Peki, 1 No'lu rezil emrin benimsenmesine aslında kim ilham verdi - yine bunlar Bolşeviklerdi! Petrograd'daki durum kritikti, büyük silahlı asker kalabalığı şehrin etrafında koşturarak öğrenciler ve jandarmalarla şiddetli çatışmalar başlattı; Kronstadt'ta denizciler tarafından subaylara yönelik katliamlar yaşandı. Biçimsel anarşi! Böyle bir durumda, sırf öfkeli "Anavatan savunucularını" sakinleştirmek için yeni yetkililere en Rusya karşıtı kararı bile olsa zorlamanın hiçbir maliyeti olmazdı. Ve bazı nedenlerden dolayı hâlâ ordunun çöküşünden sözde “liberalleri” sorumlu tutuyoruz. General A.S. Lukomsky, 1. Petrosovet'in emrinin "disiplini baltaladığını, subay komuta personelini askerler üzerindeki güçten mahrum bıraktığını" belirtti. Orduda bu düzenin benimsenmesiyle birlikte, her ordunun temeli olan komuta birliği ilkesi ihlal edilmiş, bunun sonucunda disiplinde keskin bir düşüş yaşanmıştır. Tüm silahlar asker komitelerinin kontrolüne girdi. Ancak bu Bolşeviklerin yararınaydı ve bu dönemde sözde "ordu demokrasisi"nin en aktif savunucuları haline geldiler. Bolşevik A.F. Myasnikov tarafından Minsk Konseyi delegelerine gönderilen emir şöyle diyordu: "Doğru kabul edersek... daimi orduların imhası... orduda daha demokratik düzenlerin yaratılması ihtiyacını görüyoruz." Yeni Bolşevik sloganlar arasında "halkın silahlanması" da var. Bolşeviklerin kendi - gerçekten savaşa hazır Kızıl Ordularını - yaratmaya başladıklarında, Petrograd Sovyeti'nin 1 numaralı emrini, "ordu demokrasisini" ve "halkın silahlandırılmasını" tamamen unutmaları ilginçtir.

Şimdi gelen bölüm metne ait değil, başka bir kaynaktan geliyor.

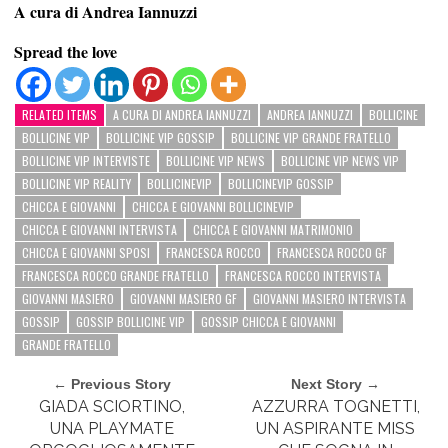
A cura di Andrea Iannuzzi
Spread the love
RELATED ITEMS
A CURA DI ANDREA IANNUZZI
ANDREA IANNUZZI
BOLLICINE
BOLLICINE VIP
BOLLICINE VIP GOSSIP
BOLLICINE VIP GRANDE FRATELLO
BOLLICINE VIP INTERVISTE
BOLLICINE VIP NEWS
BOLLICINE VIP NEWS VIP
BOLLICINE VIP REALITY
BOLLICINEVIP
BOLLICINEVIP GOSSIP
CHICCA E GIOVANNI
CHICCA E GIOVANNI BOLLICINEVIP
CHICCA E GIOVANNI INTERVISTA
CHICCA E GIOVANNI MATRIMONIO
CHICCA E GIOVANNI SPOSI
FRANCESCA ROCCO
FRANCESCA ROCCO GF
FRANCESCA ROCCO GRANDE FRATELLO
FRANCESCA ROCCO INTERVISTA
GIOVANNI MASIERO
GIOVANNI MASIERO GF
GIOVANNI MASIERO INTERVISTA
GOSSIP
GOSSIP BOLLICINE VIP
GOSSIP CHICCA E GIOVANNI
GRANDE FRATELLO
← Previous Story
Next Story →
GIADA SCIORTINO,
AZZURRA TOGNETTI,
UNA PLAYMATE
UN ASPIRANTE MISS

Troçki'nin önderlik ettiği orduda, hiçbir duygusallığa kapılmadan, en küçük suçlarda bile askerlerini vurarak en katı disiplini sağladılar. Böylece, Ağustos 1918'de Troçki, muharebe mevzilerini izinsiz terk eden Kızıl Ordu'nun 2. Petrograd Alayı'nı cezalandırmak için kırım yöntemini kullandı.

Bir başka “eski Bolşevik” olan F.P. Khaustov'un anıları 1917 yılının Nisan ve Mayıs aylarına dayanmaktadır: “Bölge Bolşevik komiteleri seçilir. Bu, alayın birliğini sağlar... Komite, komşu alaylarla bağlantılar kurar ve aynı çalışma da yapılır. orada, Bolşevik komitelerin seçimlerine göre mesele genişledi ve Mart ortasında 43. Kolordu'nun tamamı Bolşevik programa göre örgütlendi. 436. Novoladozhsky Alayı'nın Bolşevik Komitesi neredeyse tamamen kolordu komitesine dahil edildi ve temsilcilerle dolduruldu. Aynı zamanda 436. Novoladozhsky alayının Bolşevik komitesi, Yoldaş A. Vasiliev aracılığıyla Bolşeviklerin Merkez ve St. Petersburg komiteleriyle temas kurdu ve aynı zamanda oradan canlı bir bağlantı aldı. Kronştadlı denizcilerle birlikte kuruldu ve alay komitesi, Bolşevik partinin merkez komitesinin bir parçası oldu. Kuzey Cephesi, en az 40 millik bir alanda Almanlarla kardeşlik. O sırada Bolşevik kolordu komitesinin başkanıydım. Kardeşleşme organize bir şekilde gerçekleşti.... Kardeşleşmenin sonucu, kolordu sektöründeki düşmanlıkların fiilen sona ermesiydi."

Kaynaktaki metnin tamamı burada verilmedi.